“It is much more important to know what sort of patient has a disease than what sort of
disease the patient has.” Sir William Osler, M.D.
The treatment of illness and disease has become a highly technical scientific endeavor.
However, beyond the mechanics, biochemical substrate, and pharmacological
interventions that make up modern medical treatment, the need to heal the patient has
changed little since the time of Dr. Osler.

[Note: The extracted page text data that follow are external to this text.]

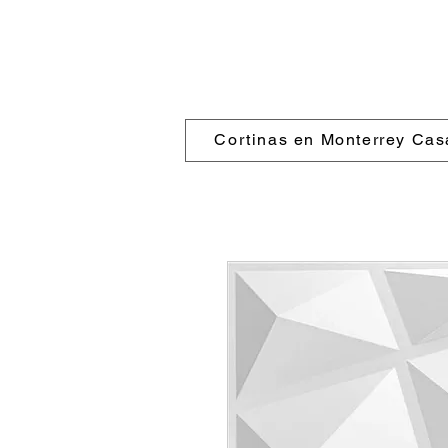
Cortinas en Monterrey Cas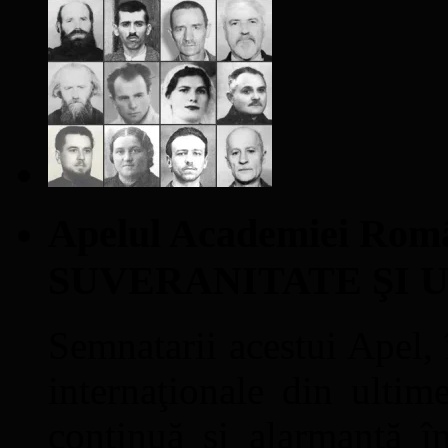
Apelul Academiei Ro
SUVERANITATE ŞI 
Semnatarii acestui Apel, î
internaţionale din ultime
continuă şi alarmantă în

Unfortunately, in the current high tech and
statistically-based environments of “Evidence Based Medicine”, “Managed Care”, and the
specialization of medical disciplines, the heart of understanding and healing patients has
been all but lost, in favor of the focus upon the details of treatment techniques.
Sadly, this has occurred even within the field of psychiatry, where one might assume there
would be the most respect for the person – but we seem to have slowly but surely moved
from healing people to treating brains and neuroreceptors.
Beyond the specific changes which have occurred within psychiatric practice, this
phenomena has significantly impacted how non-psychiatrists understand dealing with the
emotional and psychological issues that at times accompany, complicate, and/or interfere
with attempts to provide effective treatment for somatic, non-psychiatric maladies.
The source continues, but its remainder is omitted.